- WHAT TO WORK ON -
Copy every line of the entries that includes the word "мазнини".

- DATA SUPPLIED -
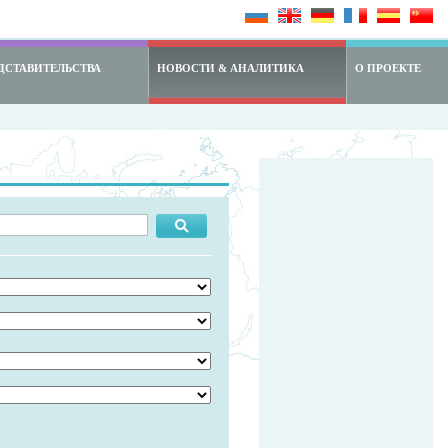
ДСТАВИТЕЛЬСТВА
НОВОСТИ & АНАЛИТИКА
О ПРОЕКТЕ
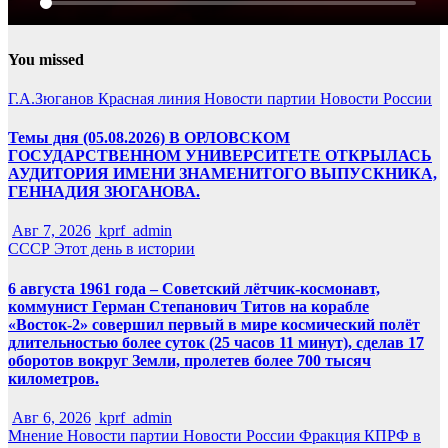
You missed
Г.А.Зюганов
Красная линия
Новости партии
Новости России
Темы дня (05.08.2026) В ОРЛОВСКОМ
ГОСУДАРСТВЕННОМ УНИВЕРСИТЕТЕ ОТКРЫЛАСЬ
АУДИТОРИЯ ИМЕНИ ЗНАМЕНИТОГО ВЫПУСКНИКА,
ГЕННАДИЯ ЗЮГАНОВА.
Авг 7, 2026
kprf_admin
СССР
Этот день в истории
6 августа 1961 года – Советский лётчик-космонавт,
коммунист Герман Степанович Титов на корабле
«Восток-2» совершил первый в мире космический полёт
длительностью более суток (25 часов 11 минут), сделав 17
оборотов вокруг Земли, пролетев более 700 тысяч
километров.
Авг 6, 2026
kprf_admin
Мнение
Новости партии
Новости России
Фракция КПРФ в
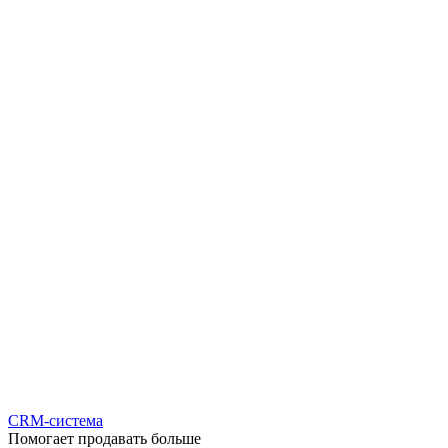
CRM-система
Помогает продавать больше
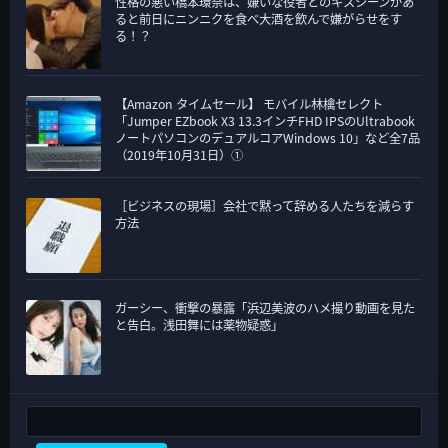
性格の悪い橋本環奈は、嫌いな役者とのキスシーンがあ
ると前日にニンニクを食べ大酒を飲んで嫌がらせをす
る！？
【Amazon タイムセール】 モバイル林檎セレクト
「Jumper EZbook X3 13.3インチFHD IPSのUltrabook
ノートパソコンのデュアルコアWindows 10」など全7品
（2019年10月31日）①
［ビジネスの現場］会社で黙って辞める人たちを減らす
方法
ガーシー、衝撃の暴露「浜辺美波のハメ撮り動画を見た
と告白。浅田舞には薬物疑惑」
検索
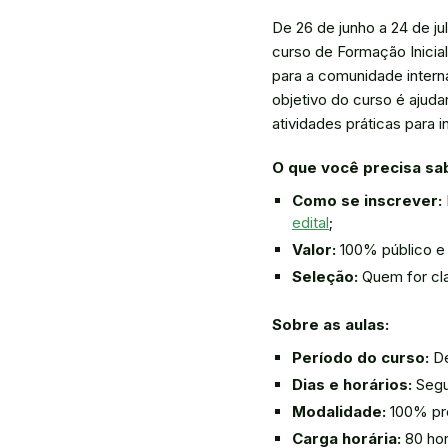
De 26 de junho a 24 de j
curso de Formação Inicia
para a comunidade intern
objetivo do curso é ajuda
atividades práticas para i
O que você precisa sa
Como se inscrever:
edital
;
Valor:
100% público e 
Seleção:
Quem for cla
Sobre as aulas:
Período do curso:
De
Dias e horários:
Segun
Modalidade:
100% pre
Carga horária:
80 hor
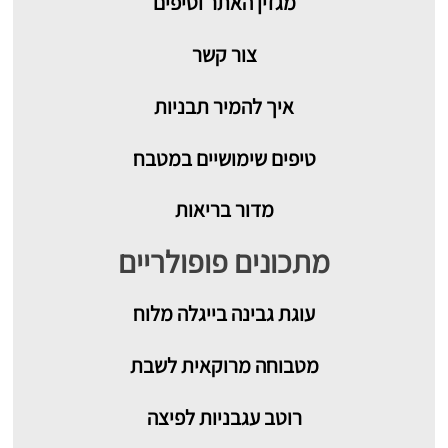
מגזין האתר וטיפים
צור קשר
איך להמיר תבניות
טיפים שימושיים במטבח
מדור בריאות
מתכונים פופולריים
עוגת גבינה בייגלה מלוח
מטבוחה מרוקאית לשבת
רוטב עגבניות לפיצה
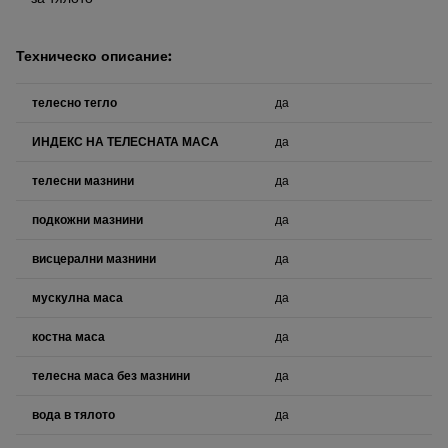
Техническо описание:
телесно тегло
да
ИНДЕКС НА ТЕЛЕСНАТА МАСА
да
телесни мазнини
да
подкожни мазнини
да
висцерални мазнини
да
мускулна маса
да
костна маса
да
телесна маса без мазнини
да
вода в тялото
да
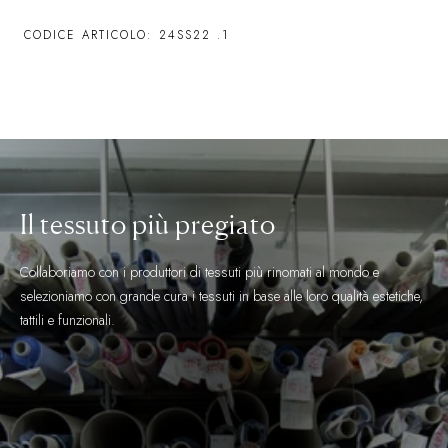
CODICE ARTICOLO: 24SS22
.1
Il tessuto più pregiato
Collaboriamo con i produttori di tessuti più rinomati al mondo e
selezioniamo con grande cura i tessuti in base alle loro qualità estetiche,
tattili e funzionali.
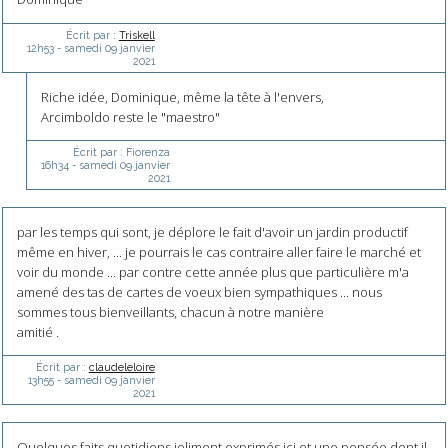
Écrit par :
Triskell
12h53
-
samedi 09
janvier
2021
Riche idée, Dominique, même la tête à l'envers,
Arcimboldo reste le "maestro"
Écrit par :
Fiorenza
16h34
-
samedi 09
janvier
2021
par les temps qui sont, je déplore le fait d'avoir un jardin productif
même en hiver, ... je pourrais le cas contraire aller faire le marché et
voir du monde ... par contre cette année plus que particulière m'a
amené des tas de cartes de voeux bien sympathiques ... nous
sommes tous bienveillants, chacun à notre manière
amitié .
Écrit par :
claudeleloire
13h55
-
samedi 09
janvier
2021
Quelques faits quotidiens joliment exprimés ici et une pensée dont il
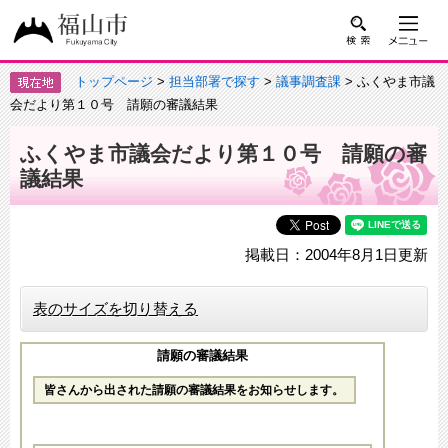
トップページ
>
担当部署で探す
>
議事調査課
> ふくやま市議
会だより第１０号 請願の審議結果
ふくやま市議会だより第１０号 請願の審
議結果
掲載日：2004年8月1日更新
表のサイズを切り替える
請願の審議結果
皆さんから出された請願の審議結果をお知らせします。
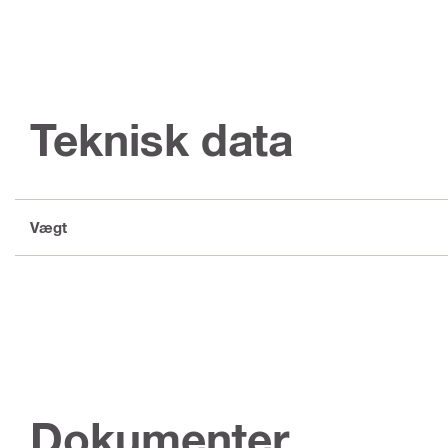
Teknisk data
Vægt
Dokumenter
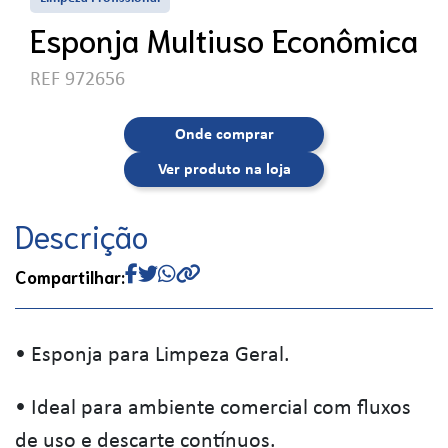
Esponja Multiuso Econômica
REF 972656
Onde comprar
Ver produto na loja
Descrição
Compartilhar:
• Esponja para Limpeza Geral.
• Ideal para ambiente comercial com fluxos
de uso e descarte contínuos.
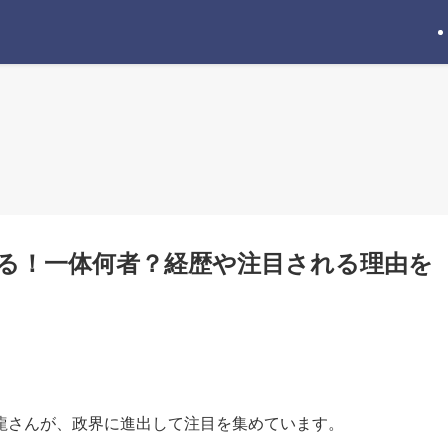
る！一体何者？経歴や注目される理由を
龍さんが、政界に進出して注目を集めています。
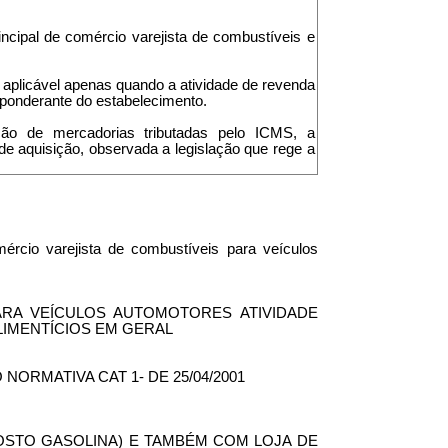
incipal de comércio varejista de combustíveis e
é aplicável apenas quando a atividade de revenda
reponderante do estabelecimento.
ação de mercadorias tributadas pelo ICMS, a
de aquisição, observada a legislação que rege a
ércio varejista de combustíveis para veículos
PARA VEÍCULOS AUTOMOTORES ATIVIDADE
LIMENTÍCIOS EM GERAL
NORMATIVA CAT 1- DE 25/04/2001
OSTO GASOLINA) E TAMBÉM COM LOJA DE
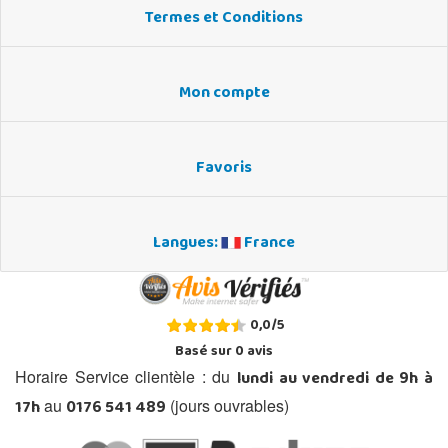
Termes et Conditions
Mon compte
Favoris
Langues:
France
0,0
/
5
Basé sur
0
avis
lundi au vendredi de 9h à
Horaire Service clientèle : du
17h
0176 541 489
au
(jours ouvrables)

- WRITTEN REPLY -
телесни мазнини
подкожни мазнини
висцерални мазнини
телесна маса без мазнини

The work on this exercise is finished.